DATA FOR THIS TASK.
- Opening Delimiter -

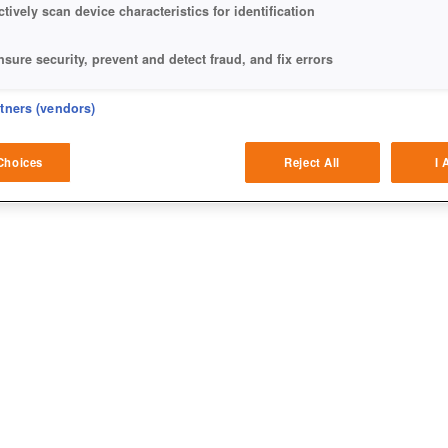
ctively scan device characteristics for identification
nsure security, prevent and detect fraud, and fix errors
eliver and present advertising and content
rtners (vendors)
atch and combine data from other data sources
Choices
Reject All
I 
ink different devices
dentify devices based on information transmitted automatically
ave and communicate privacy choices
w Purposes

- Closing Delimiter -

All of the entries above should be retyped exactly, with the pictures left out.

ctively scan device characteristics for identification
nsure security, prevent and detect fraud, and fix errors
eliver and present advertising and content
rtners (vendors)
atch and combine data from other data sources
Choices
Reject All
I 
ink different devices
dentify devices based on information transmitted automatically
ave and communicate privacy choices
w Purposes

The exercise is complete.